Assessment of SILCS-Covalent Results in CLI

The silcs-covalent/2_calc_lgfe_probres command will generate a number of output files that can be used to identify the residues most ammenable to covalent bonding, identify the optimal warheads or ligands for a target protein or specific residues within a target protein, or optimize covalent inhibitors.

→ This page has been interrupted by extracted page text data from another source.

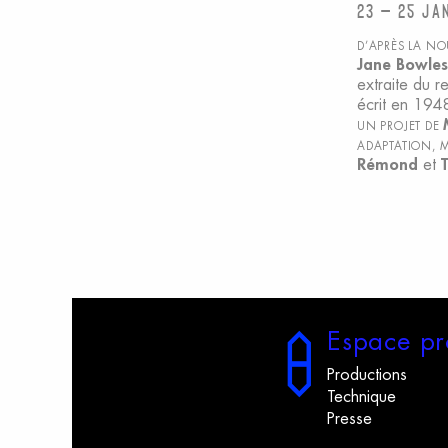
23 – 25 ja
D’APRÈS LA NO
Jane Bowles
extraite du re
écrit en 194
UN PROJET DE
ADAPTATION, 
Rémond
et
T
E
space
p
r
Productions
Technique
Presse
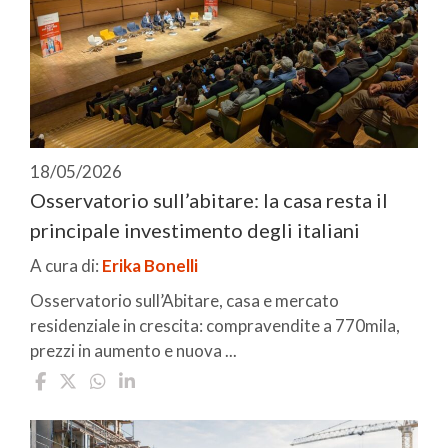
18/05/2026
Osservatorio sull’abitare: la casa resta il
principale investimento degli italiani
A cura di:
Erika Bonelli
Osservatorio sull’Abitare, casa e mercato
residenziale in crescita: compravendite a 770mila,
prezzi in aumento e nuova ...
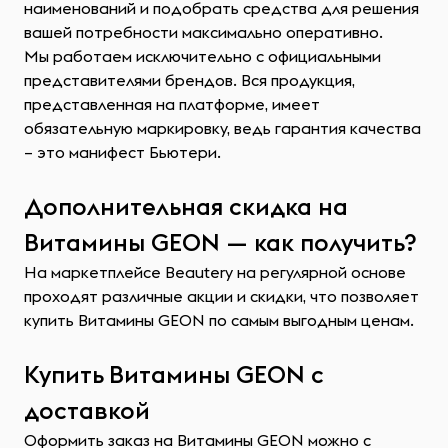
наименований и подобрать средства для решения
вашей потребности максимально оперативно.
Мы работаем исключительно с официальными
представителями брендов. Вся продукция,
представленная на платформе, имеет
обязательную маркировку, ведь гарантия качества
– это манифест Бьютери.
Дополнительная скидка на
Витамины GEON — как получить?
На маркетплейсе Beautery на регулярной основе
проходят различные акции и скидки, что позволяет
купить Витамины GEON по самым выгодным ценам.
Купить Витамины GEON с
доставкой
Оформить заказ на Витамины GEON можно с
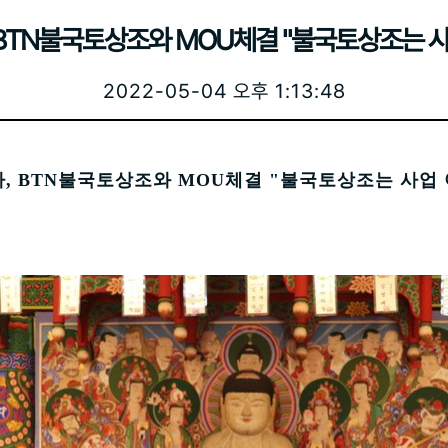
BTN불국토상조와 MOU체결 "불국토상조는 사
2022-05-04 오후 1:13:48
, BTN불국토상조와 MOU체결 "불국토상조는 사업 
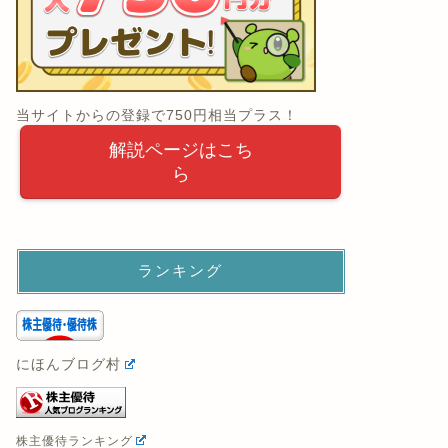
当サイトからの登録で750円相当プラス！
解説ページはこち
ら
ランキング
にほんブログ村
株主優待ランキング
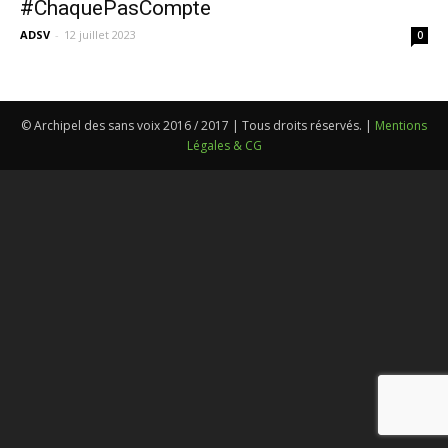
#ChaquePasCompte
ADSV
-
12 juillet 2023
0
© Archipel des sans voix 2016 / 2017 | Tous droits réservés. |
Mentions
Légales & CG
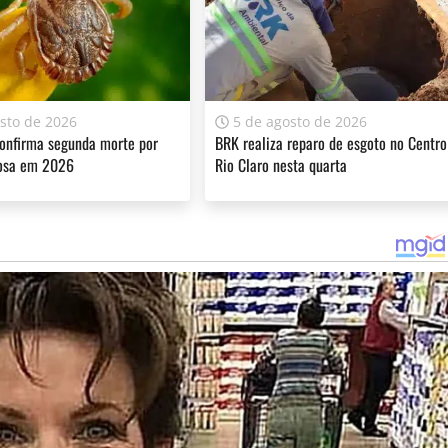
sto de 2026
5 de agosto de 2026
onfirma segunda morte por
BRK realiza reparo de esgoto no Centro
osa em 2026
Rio Claro nesta quarta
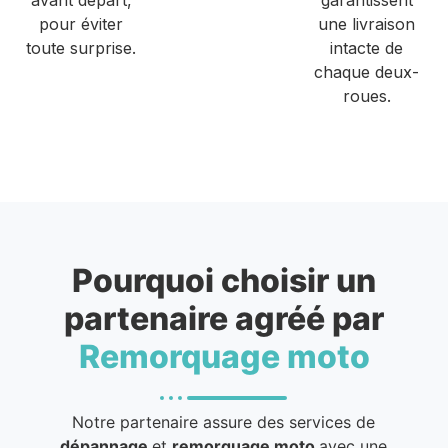
pour éviter
une livraison
toute surprise.
intacte de
chaque deux-
roues.
Pourquoi choisir un
partenaire agréé par
Remorquage moto
Notre partenaire assure des services de
dépannage
et
remorquage moto
avec une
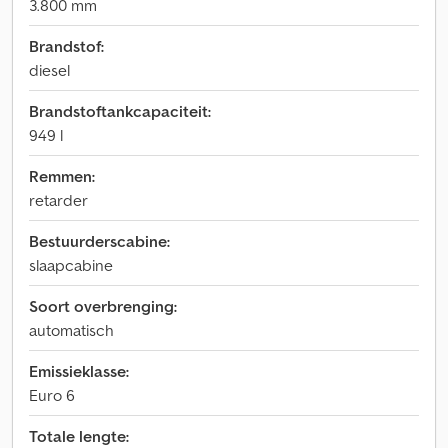
3.800 mm
Brandstof:
diesel
Brandstoftankcapaciteit:
949 l
Remmen:
retarder
Bestuurderscabine:
slaapcabine
Soort overbrenging:
automatisch
Emissieklasse:
Euro 6
Totale lengte:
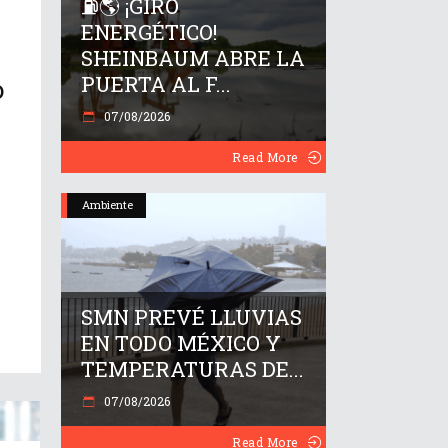
⛽🌎 ¡GIRO
ENERGÉTICO!
SHEINBAUM ABRE LA
PUERTA AL F...
o
07/08/2026
Read More
Ambiente
SMN PREVÉ LLUVIAS
EN TODO MÉXICO Y
TEMPERATURAS DE...
07/08/2026
Read More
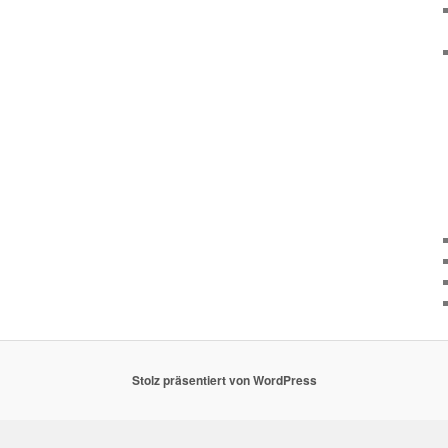
Stolz präsentiert von WordPress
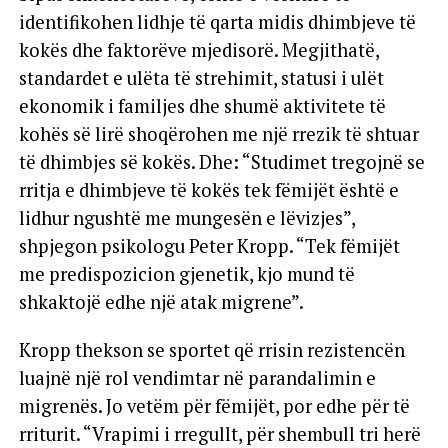
identifikohen lidhje të qarta midis dhimbjeve të
kokës dhe faktorëve mjedisorë. Megjithatë,
standardet e ulëta të strehimit, statusi i ulët
ekonomik i familjes dhe shumë aktivitete të
kohës së lirë shoqërohen me një rrezik të shtuar
të dhimbjes së kokës. Dhe: “Studimet tregojnë se
rritja e dhimbjeve të kokës tek fëmijët është e
lidhur ngushtë me mungesën e lëvizjes”,
shpjegon psikologu Peter Kropp. “Tek fëmijët
me predispozicion gjenetik, kjo mund të
shkaktojë edhe një atak migrene”.
Kropp thekson se sportet që rrisin rezistencën
luajnë një rol vendimtar në parandalimin e
migrenës. Jo vetëm për fëmijët, por edhe për të
rriturit. “Vrapimi i rregullt, për shembull tri herë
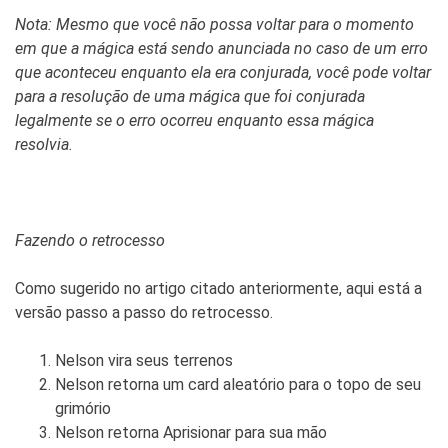
Nota: Mesmo que você não possa voltar para o momento
em que a mágica está sendo anunciada no caso de um erro
que aconteceu enquanto ela era conjurada, você pode voltar
para a resolução de uma mágica que foi conjurada
legalmente se o erro ocorreu enquanto essa mágica
resolvia.
Fazendo o retrocesso
Como sugerido no artigo citado anteriormente, aqui está a
versão passo a passo do retrocesso.
Nelson vira seus terrenos
Nelson retorna um card aleatório para o topo de seu
grimório
Nelson retorna Aprisionar para sua mão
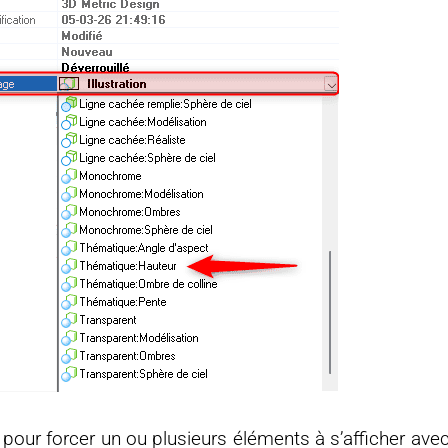
 pour forcer un ou plusieurs éléments à s’afficher avec 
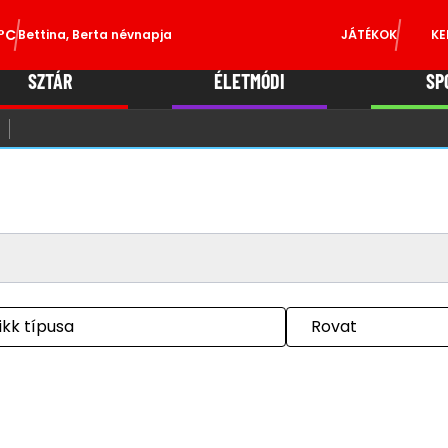
°C
Bettina, Berta névnapja
JÁTÉKOK
KE
SZTÁR
ÉLETMÓDI
SP
ikk típusa
Rovat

In both warhead and ligand modes, three poses in SD file format are output into <covaldir>/<reactive residue>/minconfpdb/ for each warhead or ligand, where <reactive residue> is the linking residue in proximity to which the warhead or ligand was docked. The three poses correspond to the most favorable poses based on LGFE (eq), ProbRes (rx), and PRCutoff (rxeq):

  • <ligand|warhead>.eq.sdf : Pose with the most favorable energy (lowest LGFE).

  • <ligand|warhead>.rx.sdf : Pose with the highest probability of ligand and linking residue reactive atoms being in proximity (highest ProbRes) with favorable energy (LGFE < 0 kcal/mol).

  • <ligand|warhead>.rxeq.sdf : Pose with the most favorable energy (lowest LGFE) with the probability of the ligand and linking residue reactive atoms being in proximity greater than a cutoff value (ProbRes > 0.025 by default). This pose will have both a favorable LGFE score and potential for forming a covalent bond with the reactive residue.

In addtion, for each reactive residue in proximity to which the warheads or ligands were docked, a summary of the LGFE and ProbRes of each of the three warhead or ligand poses (eq, rx, rxeq) will be output in <covaldir>/<reactive residue>.<ligand|warhead>.csv. Below are the contents of each column of <covaldir>/<reactive residue>.<ligand|warhead>.csv:

  • In the first column, the warhead or ligand names are listed.

  • In the second, third, and fourth columns, the LGFEs of the most favorable poses of the corresponding warhead or ligand in terms of LGFE (eq), ProbRes (rx), and PRCutoff (rxeq), respectively, are listed.

  • In the fifth, sixth, and seventh columns, the ProbRes values of the most favorable poses of the corresponding warhead or ligand in terms of LGFE (eq), ProbRes (rx), and PRCutoff (rxeq), respectively, are listed.

In warhead mode with cysteine residues specified as the linking residue and the Petri’s Warhead Library [22] specified as the warheads, in addition to the output results described above, predicted kGSH, the GSH reactivity rate constant, and activity classifications are output in <reactive cysteine>.rf-ml.predicted.csv, where <reactive cysteine> is the linking cysteine in proximity to which the warheads were docked. This machine learning based prediction of reactivity is not currently available for other residues beyond the default cysteine or other warhead libraries. If you wish to apply the machine learning algorithm to other residues and/or warhead libraries, please contact us at support@silcsbio.com. Below are the contents of each column of <reactive cysteine>.rf-ml.predicted.csv:

  • In the first column, the warhead names are listed.

  • In the second and third columns, the LGFEs of the most favorable poses of the corresponding warhead in terms of LGFE (eq) and ProbRes (rx), respectively, are listed.

  • In the fourth column the ProbRes value of the most favorable pose of the corresponding warhead in terms of ProbRes (rx) is listed.

  • In the fifth column, the predicted kGSH of the corresponding warhead for the linking cysteine is listed.

  • In the sixth column, the predicted activity class of the corresponding warhead is listed, where L indicates low activity and H indicates high activity.